A definition is a description of the characteristics of the thing being defined. If the definition is contrary to what it means to exist in our world, it is merely a wrong description. As far as it being not able to exist, is a logical but unimportant distinction. Saying that an idea, definition, identity, description is impossible is just saying it is incorrect. You may believe something is impossible, but you must also admit it is wrong. To believe something is impossible is not the same thing as proving it is impossible. 


You invoke evidence to prove that an identity of say an apple is real and that the apple exists, but you say that evidence is not necessary to prove that an identity is impossible. I say that scientifically (which requires evidence) there is no way to prove that something is non-existent. No matter how much you search for that identity, nothing says that it couldn't be that if you continued the search a little longer, or in a different way, you would have found the evidence.

Because I required evidence of an idea, I have to concede that I cannot prove a negative. You can prove a negative because you do not require evidence to prove that something is impossible. To me that means the idea that is being considered is wrong, not that an identity is impossible. To have an identity that is real and exists, evidence of it is required. Otherwise it is just an idea. So can an idea be impossible? You can believe it, but you can never really prove it.

Also, are ideas, not proven by evidence, knowledge? I put to you that people thought time was the same throughout reality. That a clock here on Earth would run at the same rate as one placed on the moon. That was logically accepted as true until evidence showed that Einstein's ideas that time rates are variable were in fact real descriptions of the universe. With this story, I want to show that something logically true does not mean it is real. To find something as being real, you need evidence. The idea of time being the same throughout reality is impossible (I call it wrong) because we found the right answer (or maybe just a better description of reality for the time being).
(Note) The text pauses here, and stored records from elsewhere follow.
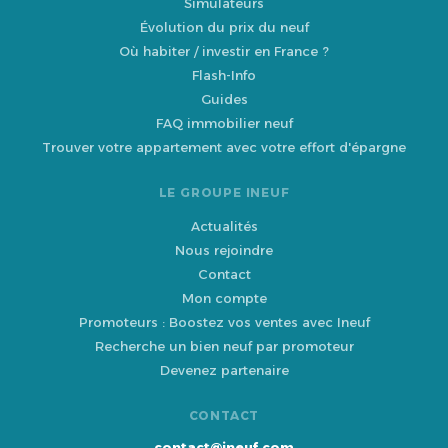
Simulateurs
Évolution du prix du neuf
Où habiter / investir en France ?
Flash-Info
Guides
FAQ immobilier neuf
Trouver votre appartement avec votre effort d'épargne
LE GROUPE INEUF
Actualités
Nous rejoindre
Contact
Mon compte
Promoteurs : Boostez vos ventes avec Ineuf
Recherche un bien neuf par promoteur
Devenez partenaire
CONTACT
contact@ineuf.com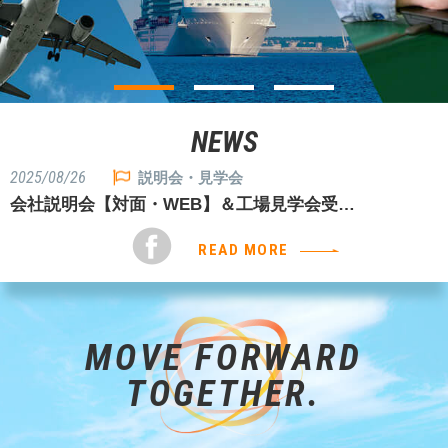
NEWS
2025/08/26
説明会・見学会
会社説明会【対面・WEB】＆工場見学会受…
READ MORE
MOVE FORWARD
TOGETHER.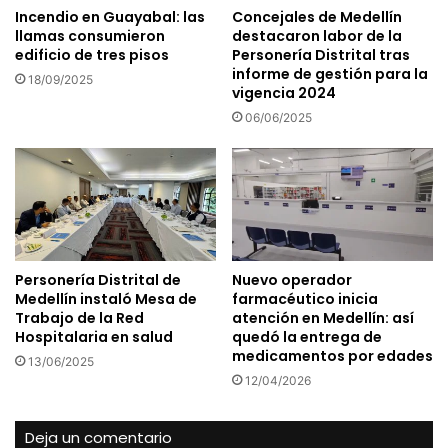
Incendio en Guayabal: las
Concejales de Medellín
llamas consumieron
destacaron labor de la
edificio de tres pisos
Personería Distrital tras
informe de gestión para la
18/09/2025
vigencia 2024
06/06/2025
Personería Distrital de
Nuevo operador
Medellín instaló Mesa de
farmacéutico inicia
Trabajo de la Red
atención en Medellín: así
Hospitalaria en salud
quedó la entrega de
medicamentos por edades
13/06/2025
12/04/2026
Deja un comentario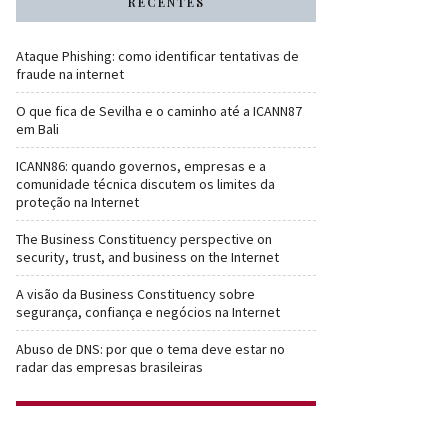
RECENTES
Ataque Phishing: como identificar tentativas de
fraude na internet
O que fica de Sevilha e o caminho até a ICANN87
em Bali
ICANN86: quando governos, empresas e a
comunidade técnica discutem os limites da
proteção na Internet
The Business Constituency perspective on
security, trust, and business on the Internet
A visão da Business Constituency sobre
segurança, confiança e negócios na Internet
Abuso de DNS: por que o tema deve estar no
radar das empresas brasileiras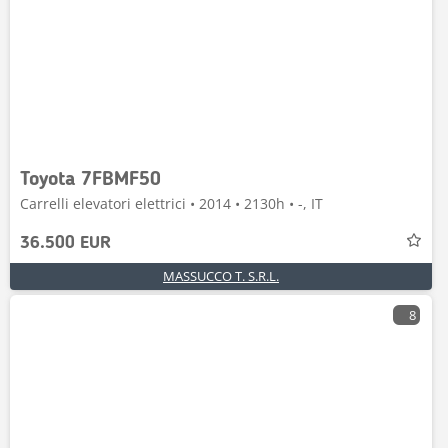
Toyota 7FBMF50
Carrelli elevatori elettrici • 2014 • 2130h • -, IT
36.500 EUR
MASSUCCO T. S.R.L.
8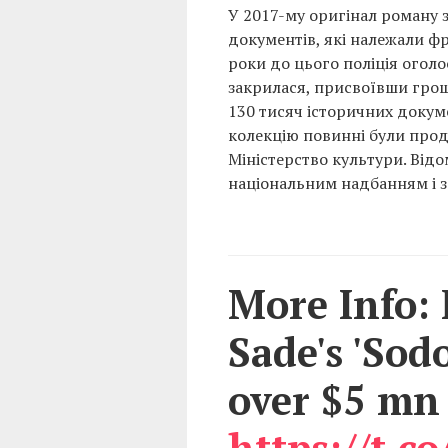
У 2017-му оригінал роману 
документів, які належали фра
роки до цього поліція оголо
закрилася, присвоївши гроші
130 тисяч історичних докуме
колекцію повинні були прода
Міністерство культури. Від
національним надбанням і з
More Info: 
Sade's 'Sod
over $5 mn 
https://t.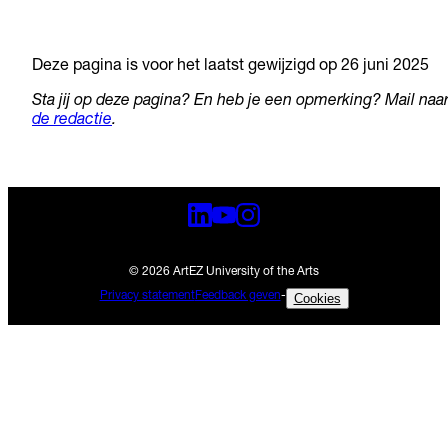
Deze pagina is voor het laatst gewijzigd op 26 juni 2025
Sta jij op deze pagina? En heb je een opmerking? Mail naa
de redactie
.
© 2026 ArtEZ University of the Arts
Privacy statement
Feedback geven
-
Cookies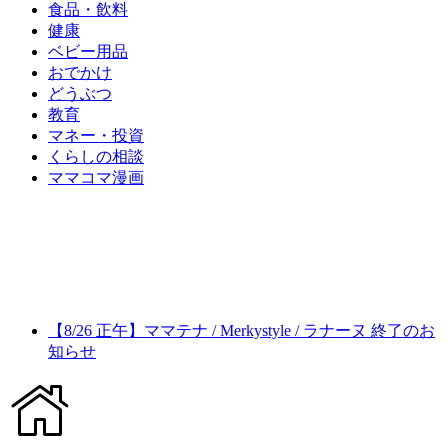
食品・飲料
健康
ベビー用品
おでかけ
どうぶつ
教育
マネー・投資
くらしの相談
ママコマ漫画
【8/26 正午】ママテナ / Merkystyle / ラナーヌ 終了のお
知らせ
What have we found that would negate the idea of god? We have found a great deal of evidence that does not require a god. That does not negate the idea of god. If we discovered that the universe was created due to a process not yet known, that might negate the idea of God, but so far such a discovery has not been made.

My beliefs are as follows: Knowledge requires evidence, but belief does not require evidence. You have proved to me that you agree with my beliefs, but you say that what I call belief, you call knowledge.